Over a year ago, our neighbour's wife and kids escaped him. We and a few community members facilitated this, including finding a place for them to stay while they waited for a shelter, funding them in spending money, paying for the divorce lawyer, and much more.
In addition to a civil divorce creeping forward, there are criminal proceedings. The police officer responsible for the case described it as among the worst cases of abuse he'd seen in his lengthy career.

We've been continuing to support this family, since.
The family is an immigrant family, and the man and woman from two different countries. She's educated, but has poor English and has not worked in Canada. He's a tradesperson and has better English.

Before the separation our children played together.
We built a gate in our backyard fence so that the little ones could go back and forth as they wished and put a lion door knocker on it.
We gave a deposition on behalf of the woman and her children last year as the criminal case moved forward. At the time, the officer was pleased and surprised: people almost never do this, he said, they're too scared.
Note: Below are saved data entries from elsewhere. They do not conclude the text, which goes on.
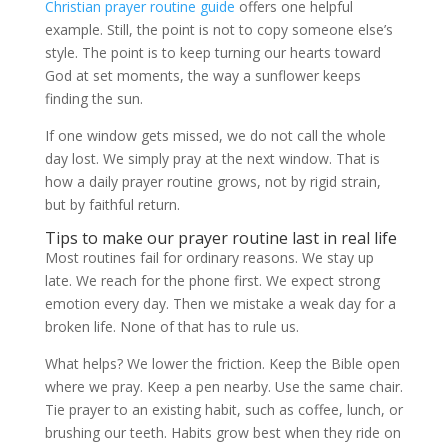
Christian prayer routine guide
offers one helpful
example. Still, the point is not to copy someone else’s
style. The point is to keep turning our hearts toward
God at set moments, the way a sunflower keeps
finding the sun.
If one window gets missed, we do not call the whole
day lost. We simply pray at the next window. That is
how a daily prayer routine grows, not by rigid strain,
but by faithful return.
Tips to make our prayer routine last in real life
Most routines fail for ordinary reasons. We stay up
late. We reach for the phone first. We expect strong
emotion every day. Then we mistake a weak day for a
broken life. None of that has to rule us.
What helps? We lower the friction. Keep the Bible open
where we pray. Keep a pen nearby. Use the same chair.
Tie prayer to an existing habit, such as coffee, lunch, or
brushing our teeth. Habits grow best when they ride on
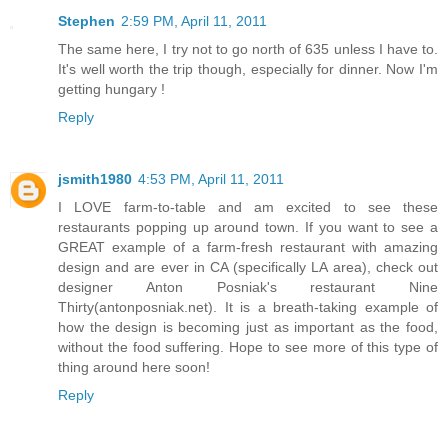
Stephen
2:59 PM, April 11, 2011
The same here, I try not to go north of 635 unless I have to.
It's well worth the trip though, especially for dinner. Now I'm
getting hungary !
Reply
jsmith1980
4:53 PM, April 11, 2011
I LOVE farm-to-table and am excited to see these
restaurants popping up around town. If you want to see a
GREAT example of a farm-fresh restaurant with amazing
design and are ever in CA (specifically LA area), check out
designer Anton Posniak's restaurant Nine
Thirty(antonposniak.net). It is a breath-taking example of
how the design is becoming just as important as the food,
without the food suffering. Hope to see more of this type of
thing around here soon!
Reply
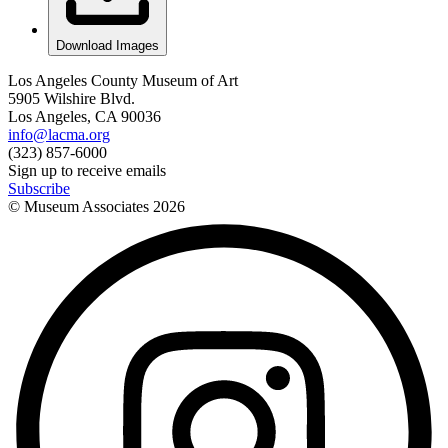
Download Images
Los Angeles County Museum of Art
5905 Wilshire Blvd.
Los Angeles, CA 90036
info@lacma.org
(323) 857-6000
Sign up to receive emails
Subscribe
© Museum Associates
2026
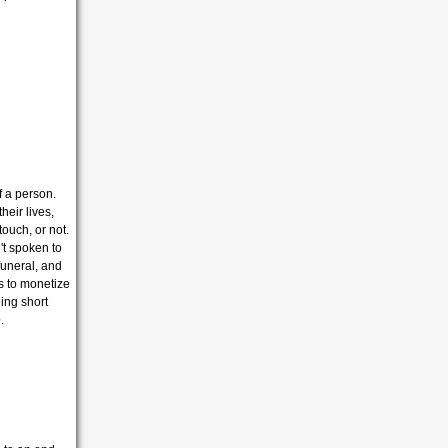
f a person.
heir lives,
ouch, or not.
't spoken to
funeral, and
 to monetize
ing short
e
.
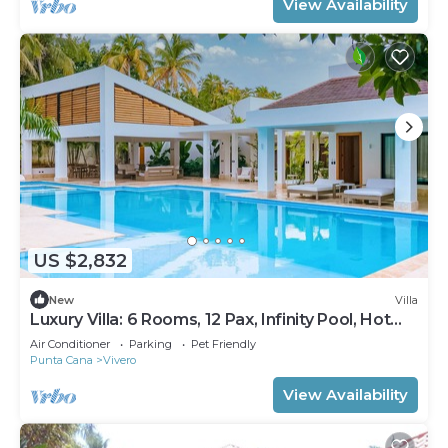
View Availability
US $2,832
New
Villa
Luxury Villa: 6 Rooms, 12 Pax, Infinity Pool, Hot
Tub, Staff, Close to the Beach
Air Conditioner
Parking
Pet Friendly
Punta Cana
Vivero
View Availability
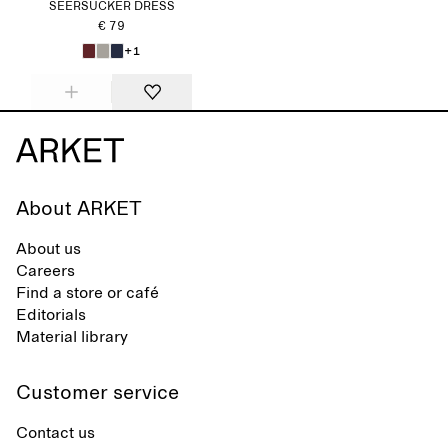
SEERSUCKER DRESS
€ 79
+1
About ARKET
About us
Careers
Find a store or café
Editorials
Material library
Customer service
Contact us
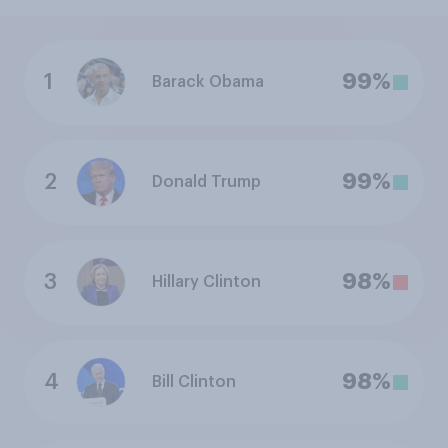
1
99%
Barack Obama
2
99%
Donald Trump
3
98%
Hillary Clinton
4
98%
Bill Clinton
We professed not to be. But we were uncomfortable.
Over a year has passed. He didn't have a lawyer, so proceedings were delayed. Then COVID struck and the March court date was delayed further. In the meantime, her time in the shelter is running out and she has no income and no safe place to go.
He's still our neighbour, but now the car (of which he used to remove the tires every day after using it so she couldn't use it) is on blocks in the yard and a second junker was on the road with a flat tire. Our only interaction was when a contractor working for us parked
in front of his makeshift driveway (where the car is on blocks). He complained to us because we were blocking the driveway... but really because that's where he parks his work van. I'm not sure the company for which he works understands that it's his only means of transportation.
In a fit of frustration, after learning that he hadn't paid any of the child support required of him, my wife called parking enforcement. The car that had sat for >6 months with a flat tire got towed. It was a mistake.

He came home from work later that day and didn't return.
Today, he rang the doorbell. My teenage child, who was alone, didn't answer. When we returned, he confronted me on the front lawn and told me that if I wasn't a good neighbour, he "will kick my ass". As he continued to be verbally abusive, shrugging off his coat, advancing
onto the property, my wife called 911, we went inside, and a neighbour came across the street and took him inside. It became clear that he was drunk. He was yelling that I had stolen his family away from him.

I have a doorbell cam that caught it all. I wasn't at my best, either.
There are so many things that are wrong here and sad.

I want his family safe and they're not. I want them to be able to have money, and they don't.

I want him to have the help he needs. I want the court system to support his family by enforcing child support -- he works FT.
And selfishly, I don't want him as a neighbour, threatening me. I don't want my children in tears and afraid. I don't want my wife afraid.

And I don't want to deal with what's coming down over the next months as we manage a situation that is just terrible.
I feel like we did the right thing. Possibly saved some lives. Hopefully gave a future some some children and a woman.

But now I’m scared.

And we are afraid to leave the house to run errands.
We sent the kids to school by snuggling them out the back door and into the car in the garage. And now we are sitting here, waiting for the call to file the police report.

And a little lost.
And this is how abusers work. I’m not going to cause any more municipal challenges for this man. Because it’s not worth the fear and risk to my family. So the junk cars will stay on his lawn. And his van will continue to block my driveway.
But maybe we’ll be safe and he’ll find another target.
Thank you all for the outpouring of support for the family still in the shelter. They've been extended for a year to our relief, but do need help. I'll be sure to post when we figure out the best way to do so.

And we still haven't heard from the police.